Aus der deutschen FSFE-Liste:

----------  Forwarded Message  ----------

Subject: Re: Anti-TCPA-Aktivitäten?
Date: Sat, 21 Dec 2002 12:00:00 [PHONE NUMBER REMOVED]
From: Max Moritz Sievers <Max.Moritz.Sievers gmx.de>
To: fsfe-de fsfeurope.org

On Sunday 15 December 2002 22:36, Kristian Rink wrote:
Das mit der "unsauberen Argumentation" ist mir auch schon aufgefallen;
soweit ich sehe, reicht das Bandspektrum da von
"Wir-lehnen-uns-zurück-und-üben-uns-in-Ignoranz" bis zu
"Hilfe-in-ein-paar-Jahren-ist-freie-Software-tot!".
[...]
Wie düster könnten denn die Auswirkungen schlimmstenfalls sein?

Ich gehe mit meiner Argumentation sogar so weit, daß ich behaupte nicht
 nur Freie Software wird sterben, sondern TCPA wird zu einem totalitären
 und faschistischen System führen, das Orwells Vision "1984" in manchen
 Aspekten noch übertreffen wird. (Die Argumentation steht weiter unten)

Gibt's irgendwo _fundierte_ technische Details und Infos zu diesem
Thema?

Die wirklich verläßlichen Informationen zu TCPA und ihrer Mitglieder sind
sehr rar.
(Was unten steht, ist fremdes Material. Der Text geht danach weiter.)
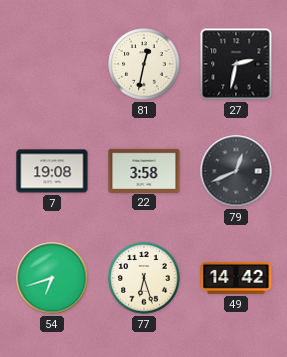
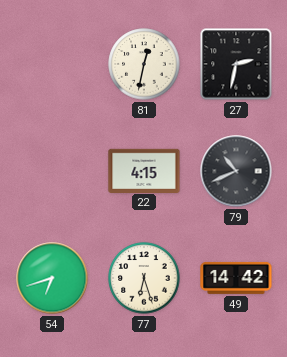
7: 19:08 -> none
22: 3:58 -> 4:15
79: 12:41 -> 10:41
Es gibt noch nicht mal eine offizielle Liste der Mitglieder
 (warum wohl? weil TCPA etwas ehrenwertes ist?). Es werden nur die fünf
Gründungsmitglieder Compaq, HP, IBM, Intel und Microsoft erwähnt.
Eine inoffizielle Liste der Mitglieder der TCPA findet sich auf
http://antitcpa.alsherok.net/tcpalist.php. Weitere waren im Sourcecode
 von http://www.trustedcomputing.org/tcpaasp4/index.asp (als Kommentar
 (im Google-Cache ist noch die alte Seite)). Ich habe sie auf
http://f25.parsimony.net/forum63036/messages/11707.htm aufgelistet.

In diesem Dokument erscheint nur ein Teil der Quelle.